Aside from my never ending, ever procrastinating dissertation on a seemingly determined yet excruciatingly brain draining topic I’d rather not talk about anymore (having been explaining myself to lecturers for the past couple of months is, well, tiring), writing has turned from friend to foe. Not that I was ever a writer or that I wrote exceptionally well. Of course not, of course I don’t. Unlike many talented others, writing isn’t my innate ability. I used to love writing when I was a lot younger however, it being one of the 2 ways to express my imaginations and creativity.
Shame how much I neglected on language to pursue ridiculous ways to pass time.
I never thought I’d enjoy Uni. Proper Uni life. Strolling to campus, walking to and fro hall corridors, banging on random doors. Getting woken up at an ungodly hour by drunken English boys and girls sign off and cheering after a wild night out. People watching at the cafeteria and by the generously wide window just above my bed. I must have come up with at least 10 nicknames for random passerbys in a month. Hardworking I must say.
Half of them probably oblivious to my existence.
Half of them probably oblivious to my existence.

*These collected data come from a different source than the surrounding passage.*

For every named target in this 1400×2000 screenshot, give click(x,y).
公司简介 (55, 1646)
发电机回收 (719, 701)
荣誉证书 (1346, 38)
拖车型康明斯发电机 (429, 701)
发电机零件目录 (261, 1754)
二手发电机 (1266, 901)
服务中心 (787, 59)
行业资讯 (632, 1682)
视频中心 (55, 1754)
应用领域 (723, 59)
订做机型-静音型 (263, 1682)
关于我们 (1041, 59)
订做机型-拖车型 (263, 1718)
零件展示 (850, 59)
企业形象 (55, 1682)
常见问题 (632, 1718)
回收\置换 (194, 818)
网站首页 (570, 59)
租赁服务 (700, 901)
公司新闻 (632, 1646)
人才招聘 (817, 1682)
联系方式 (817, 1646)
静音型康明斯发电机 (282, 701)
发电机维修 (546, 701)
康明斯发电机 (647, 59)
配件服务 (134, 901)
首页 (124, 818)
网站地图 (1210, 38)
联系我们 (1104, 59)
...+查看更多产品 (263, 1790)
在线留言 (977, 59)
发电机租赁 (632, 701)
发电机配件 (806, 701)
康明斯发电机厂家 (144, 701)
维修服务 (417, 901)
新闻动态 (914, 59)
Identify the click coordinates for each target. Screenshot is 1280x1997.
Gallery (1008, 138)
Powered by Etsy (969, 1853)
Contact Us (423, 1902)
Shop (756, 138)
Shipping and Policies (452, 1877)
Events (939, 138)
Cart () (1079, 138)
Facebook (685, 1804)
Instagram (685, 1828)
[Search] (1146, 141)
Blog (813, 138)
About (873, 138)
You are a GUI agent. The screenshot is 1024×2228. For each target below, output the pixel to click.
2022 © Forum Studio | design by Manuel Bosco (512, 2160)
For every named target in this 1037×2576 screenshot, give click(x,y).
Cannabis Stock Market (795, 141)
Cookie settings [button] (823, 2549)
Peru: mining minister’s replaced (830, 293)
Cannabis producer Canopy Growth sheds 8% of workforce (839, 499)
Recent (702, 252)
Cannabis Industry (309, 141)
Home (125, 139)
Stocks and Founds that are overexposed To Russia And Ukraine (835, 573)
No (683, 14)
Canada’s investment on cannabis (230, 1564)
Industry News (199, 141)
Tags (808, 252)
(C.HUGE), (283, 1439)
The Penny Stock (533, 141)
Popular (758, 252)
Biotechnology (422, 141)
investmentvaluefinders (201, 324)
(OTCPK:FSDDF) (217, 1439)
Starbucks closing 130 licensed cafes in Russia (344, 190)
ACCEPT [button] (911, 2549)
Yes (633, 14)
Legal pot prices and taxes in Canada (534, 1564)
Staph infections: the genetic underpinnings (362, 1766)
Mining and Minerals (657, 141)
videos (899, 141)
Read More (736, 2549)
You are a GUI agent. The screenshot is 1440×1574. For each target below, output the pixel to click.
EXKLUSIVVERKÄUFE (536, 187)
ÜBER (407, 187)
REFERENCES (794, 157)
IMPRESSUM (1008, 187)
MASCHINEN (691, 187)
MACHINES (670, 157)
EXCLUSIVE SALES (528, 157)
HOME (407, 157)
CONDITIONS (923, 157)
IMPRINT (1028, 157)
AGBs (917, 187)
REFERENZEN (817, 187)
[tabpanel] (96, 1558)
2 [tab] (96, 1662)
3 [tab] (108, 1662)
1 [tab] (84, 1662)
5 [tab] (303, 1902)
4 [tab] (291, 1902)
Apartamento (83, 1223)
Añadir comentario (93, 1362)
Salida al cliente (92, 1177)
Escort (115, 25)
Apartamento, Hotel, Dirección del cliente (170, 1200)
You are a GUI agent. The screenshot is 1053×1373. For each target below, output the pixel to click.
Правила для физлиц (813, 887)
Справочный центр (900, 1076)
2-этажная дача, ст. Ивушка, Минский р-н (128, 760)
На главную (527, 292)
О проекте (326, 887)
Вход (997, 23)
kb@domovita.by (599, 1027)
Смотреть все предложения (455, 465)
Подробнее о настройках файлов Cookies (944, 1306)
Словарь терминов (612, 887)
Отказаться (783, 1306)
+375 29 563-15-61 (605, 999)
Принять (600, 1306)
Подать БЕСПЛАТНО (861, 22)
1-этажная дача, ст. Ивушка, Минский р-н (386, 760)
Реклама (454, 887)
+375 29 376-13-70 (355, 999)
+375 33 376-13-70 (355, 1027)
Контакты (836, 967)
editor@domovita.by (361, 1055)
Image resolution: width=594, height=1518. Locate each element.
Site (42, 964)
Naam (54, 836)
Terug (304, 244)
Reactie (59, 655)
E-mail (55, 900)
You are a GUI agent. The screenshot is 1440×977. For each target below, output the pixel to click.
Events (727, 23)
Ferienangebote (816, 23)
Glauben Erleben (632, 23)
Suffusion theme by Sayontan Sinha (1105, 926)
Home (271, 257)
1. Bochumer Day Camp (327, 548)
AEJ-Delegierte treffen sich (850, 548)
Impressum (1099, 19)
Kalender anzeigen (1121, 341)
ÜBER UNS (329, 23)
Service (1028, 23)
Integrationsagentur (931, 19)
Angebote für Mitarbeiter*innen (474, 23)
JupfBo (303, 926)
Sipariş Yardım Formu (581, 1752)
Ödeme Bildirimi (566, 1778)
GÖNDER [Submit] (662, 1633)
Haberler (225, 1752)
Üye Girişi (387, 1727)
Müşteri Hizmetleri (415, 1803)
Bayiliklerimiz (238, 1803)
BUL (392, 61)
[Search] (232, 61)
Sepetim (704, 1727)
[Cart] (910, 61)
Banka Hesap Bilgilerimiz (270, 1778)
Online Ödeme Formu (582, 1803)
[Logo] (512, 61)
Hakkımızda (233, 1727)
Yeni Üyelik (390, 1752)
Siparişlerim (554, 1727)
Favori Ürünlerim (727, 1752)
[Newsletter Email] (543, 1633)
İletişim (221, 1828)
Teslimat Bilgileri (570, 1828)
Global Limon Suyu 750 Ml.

See, I’ve played The Sims 2 University before and it literally was my favourite expansion pack until newer ones came out that is, then I couldn’t pick a favourite anymore because they were all too awesome and it’d be selfish of me to settle with just one. Uni is everything that was highlighted in the game. I felt like a sim on campus. The best thing about being here is having my own room, my own desk, my own space, a proper single bed to toss and turn at night. I thought sleeping alone would be hard, turns out its actually quite therapeutic. Staring blankly at the clutter that sits on my desk under the dim, Reflecting on life, the day spent just minutes before I knock into darkness.
Then, waking up to a cool misty gray morning with seagulls diving downwards to sweep whatever bit of food that’s been wasted the night before.
The only thing that crushes my moods is the thought of a particular somewhere I'd like to be that's seemingly near yet far from where I live in the midlands. That, and knowing I’ll have to leave this place eventually.